China is the world's biggest gold consumer and so far this year its gold demand remains strong. The first half of this year showed that gold demand was up 16% compared to the same period a year ago. The dominant price for gold s of course the US Dollar, which has lost around 99% of its purchasing power over the last century, while the gold price has increased some 100 times. The most savage instance of deflation is probably the Great Depression of the 1930s. A huge contraction in the supply of money and credit meant the purchasing power of the Dollar increased. The gold price was fixed at $20.67/ounce and convertible with the US Dollar.
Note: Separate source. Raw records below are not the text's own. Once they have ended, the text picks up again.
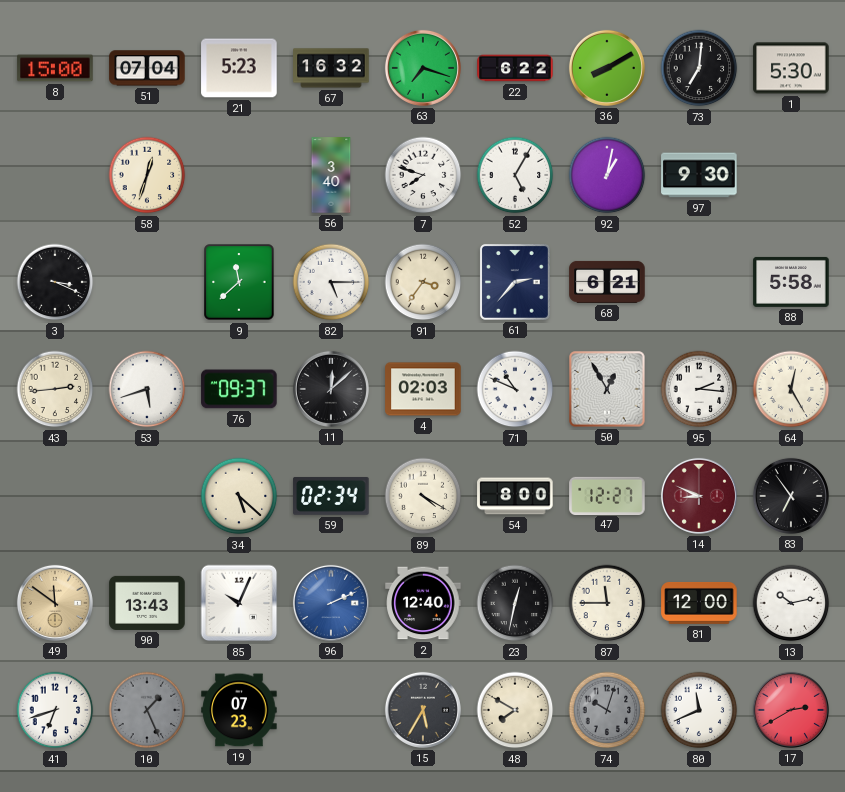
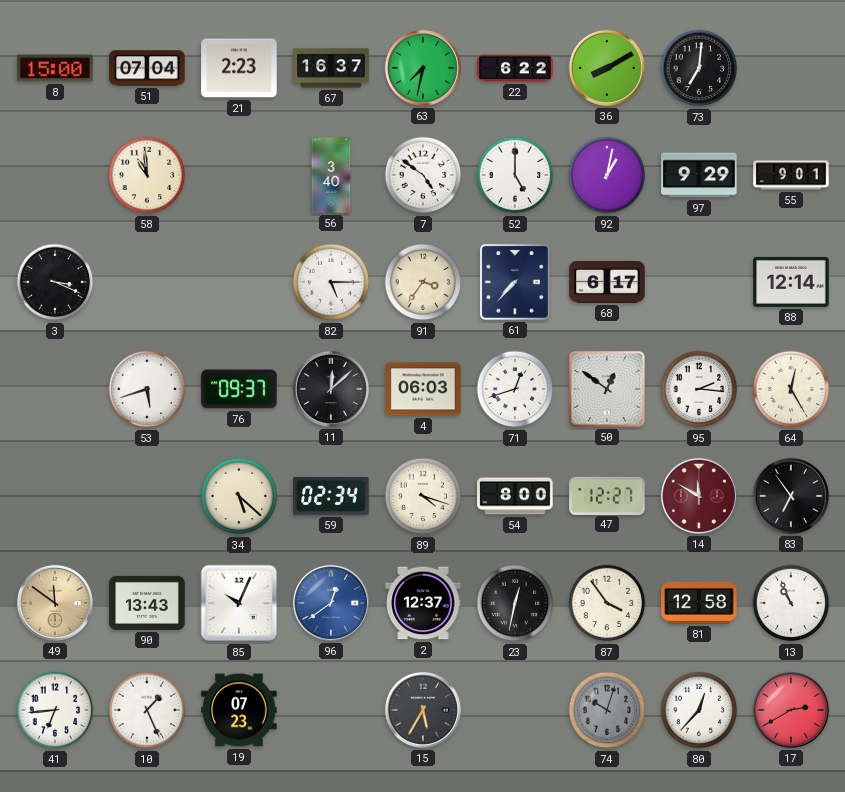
21: 5:23 -> 2:23
67: 16:32 -> 16:37
63: 7:18 -> 7:32
1: 5:30 -> none
58: 12:33 -> 10:59
7: 7:48 -> 4:51
52: 5:05 -> 5:00
97: 9:30 -> 9:29
55: none -> 9:01
9: 11:38 -> none
61: 2:37 -> 7:37
68: 6:21 -> 6:17
88: 5:58 -> 12:14
43: 2:44 -> none
4: 02:03 -> 06:03
71: 10:49 -> 12:42
50: 12:55 -> 12:51
89: 4:20 -> 4:18
14: 8:49 -> 11:50
96: 2:11 -> 12:39
2: 12:40 -> 12:37
87: 11:45 -> 3:54
81: 12:00 -> 12:58
13: 10:13 -> 10:56
41: 6:42 -> 6:44
10 dial: grey -> white
48: 7:50 -> none
80: 11:41 -> 12:37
Prices for ordinary goods and services fell by 25% in the three years ending in 1932. Many people did not have many spare Dollars then - but those that did found their Dollars would buy more, not less.

At Glint, we make every effort to demonstrate a balanced conversation between gold, crypto and fiat currencies when it comes to purchasing power and, while we strongly believe that gold is the fairest and most reliable currency on the planet, we need to point out that it isn’t 100% risk free. While we have seen a steady increase over time, the value of gold can fall, which means that its purchasing power can also decline.